_Action item_: When the word "para" shows up in a line of the data below, copy that whole line.

_Record set_:
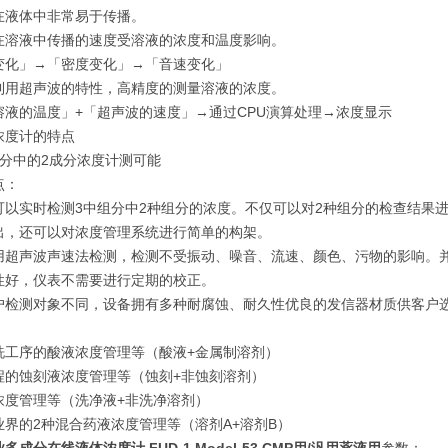
在液体中非常易于传播。
在溶液中传播的速度受溶液的浓度和温度影响。
变化」→「密度变化」→「音速变化」
利用超声波的特性，高精度的测量溶液的浓度。
溶液的温度」+「超声波的速度」→通过CPU演算处理→浓度显示
浓度计的特点
成分中的2成分浓度计测可能
点：
可以实时检测3中组分中2种组分的浓度。不仅可以对2种组分的检查结果进
出，还可以对浓度管理系统进行简单的构架。
用超声波声速法检测，检测不受振动、噪音、流速、颜色、污物的影响。
性好，仪表不需要进行定期的校正。
户检测对象不同，设备拥有多种耐腐蚀、耐久性优良的发信器材质供客户
洗工序的酸液浓度管理等（酸液+金属制溶剂）
程的蚀刻液浓度管理等（蚀刻+非蚀刻溶剂）
浓度管理等（洗净液+非洗净溶剂）
业界的2种混合药液浓度管理等（溶剂A+溶剂B）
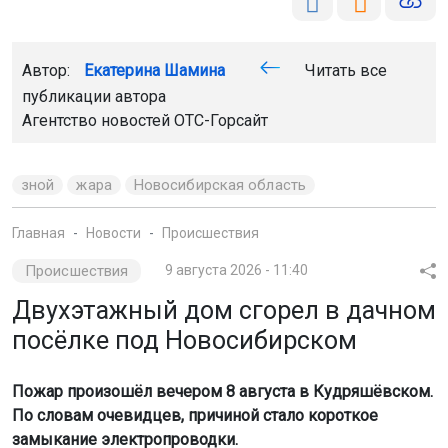
Автор:
Екатерина Шамина
Читать все
публикации автора
Агентство новостей
ОТС-Горсайт
зной
жара
Новосибирская область
Главная
Новости
Происшествия
Происшествия
9 августа 2026 - 11:40
Двухэтажный дом сгорел в дачном
посёлке под Новосибирском
Пожар произошёл вечером 8 августа в Кудряшёвском.
По словам очевидцев, причиной стало короткое
замыкание электропроводки.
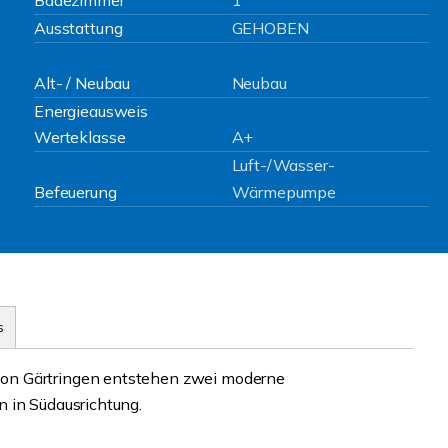
Badezimmer
1
Ausstattung
GEHOBEN
Alt- / Neubau
Neubau
Energieausweis
Werteklasse
A+
Luft-/Wasser-
Befeuerung
Wärmepumpe
s
on Gärtringen entstehen zwei moderne
 in Südausrichtung.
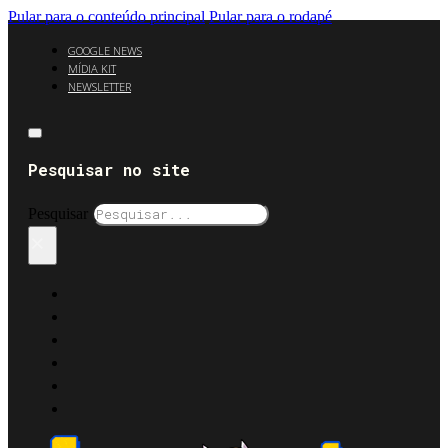
Pular para o conteúdo principal
Pular para o rodapé
GOOGLE NEWS
MÍDIA KIT
NEWSLETTER
Pesquisar no site
Pesquisar
×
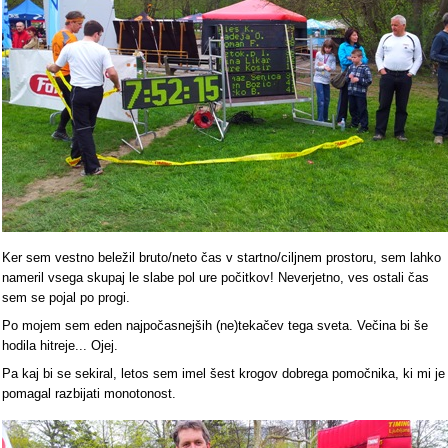
Ker sem vestno beležil bruto/neto čas v startno/ciljnem prostoru, sem lahko
nameril vsega skupaj le slabe pol ure počitkov! Neverjetno, ves ostali čas
sem se pojal po progi.
Po mojem sem eden najpočasnejših (ne)tekačev tega sveta. Večina bi še
hodila hitreje... Ojej.
Pa kaj bi se sekiral, letos sem imel šest krogov dobrega pomočnika, ki mi je
pomagal razbijati monotonost.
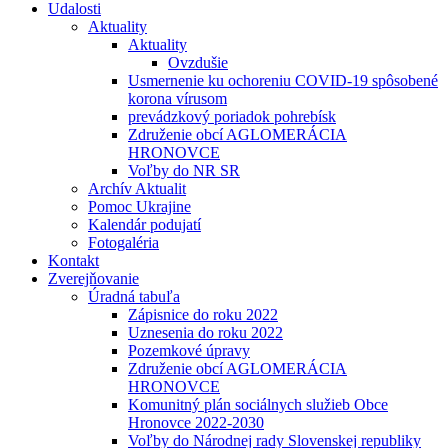
Udalosti
Aktuality
Aktuality
Ovzdušie
Usmernenie ku ochoreniu COVID-19 spôsobené
korona vírusom
prevádzkový poriadok pohrebísk
Združenie obcí AGLOMERÁCIA
HRONOVCE
Voľby do NR SR
Archív Aktualit
Pomoc Ukrajine
Kalendár podujatí
Fotogaléria
Kontakt
Zverejňovanie
Úradná tabuľa
Zápisnice do roku 2022
Uznesenia do roku 2022
Pozemkové úpravy
Združenie obcí AGLOMERÁCIA
HRONOVCE
Komunitný plán sociálnych služieb Obce
Hronovce 2022-2030
Voľby do Národnej rady Slovenskej republiky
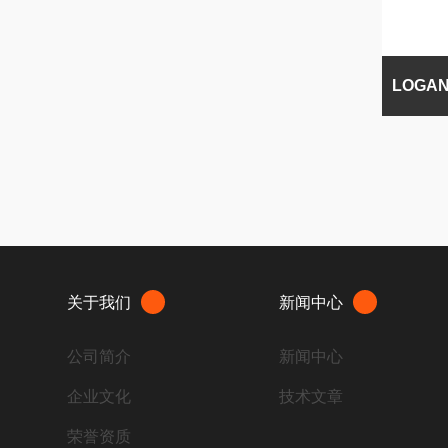
关于我们
新闻中心
公司简介
新闻中心
企业文化
技术文章
荣誉资质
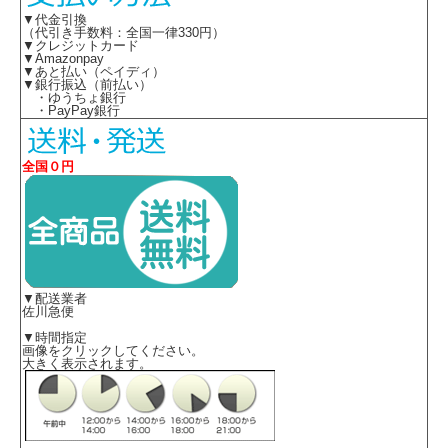
▼代金引換
（代引き手数料：全国一律330円）
▼クレジットカード
▼Amazonpay
▼あと払い（ペイディ）
▼銀行振込（前払い）
・ゆうちょ銀行
・PayPay銀行
全国０円
▼配送業者
佐川急便
▼時間指定
画像をクリックしてください。
大きく表示されます。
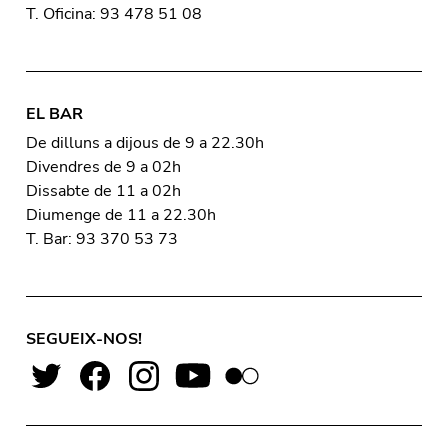
T. Oficina: 93 478 51 08
EL BAR
De dilluns a dijous de 9 a 22.30h
Divendres de 9 a 02h
Dissabte de 11 a 02h
Diumenge de 11 a 22.30h
T. Bar: 93 370 53 73
SEGUEIX-NOS!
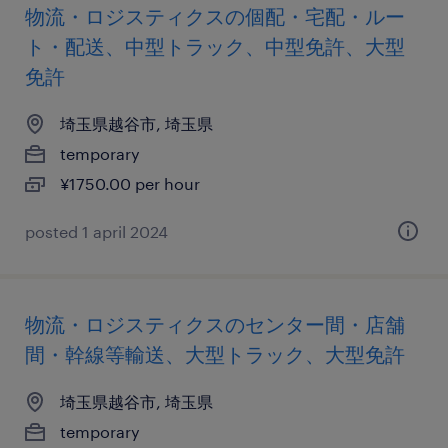
物流・ロジスティクスの個配・宅配・ルー
ト・配送、中型トラック、中型免許、大型
免許
埼玉県越谷市, 埼玉県
temporary
¥1750.00 per hour
posted 1 april 2024
物流・ロジスティクスのセンター間・店舗
間・幹線等輸送、大型トラック、大型免許
埼玉県越谷市, 埼玉県
temporary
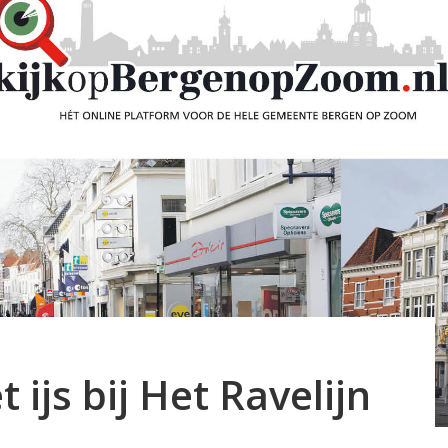
 ijs bij Het Ravelijn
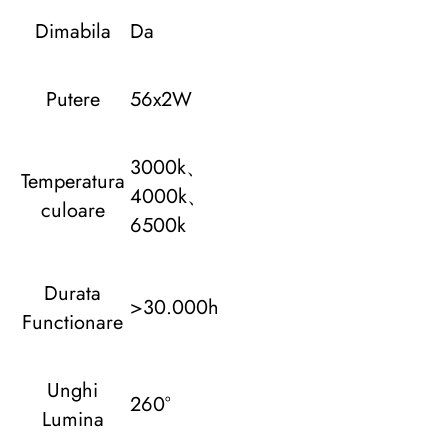
Dimabila
Da
Putere
56x2W
3000k、
Temperatura
4000k、
culoare
6500k
Durata
>30.000h
Functionare
Unghi
260°
Lumina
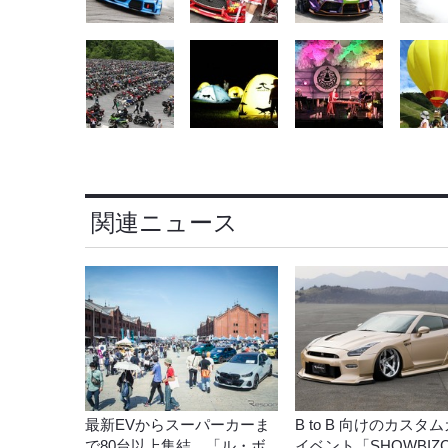
関連ニュース
最新EVからスーパーカーま
B to B 向けのカスタ
で80台以上集結、「ル・ボ
イベント「SHOWBIZ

_Problem solution_:
Pular para o conteúdo principal
Pular para o rodapé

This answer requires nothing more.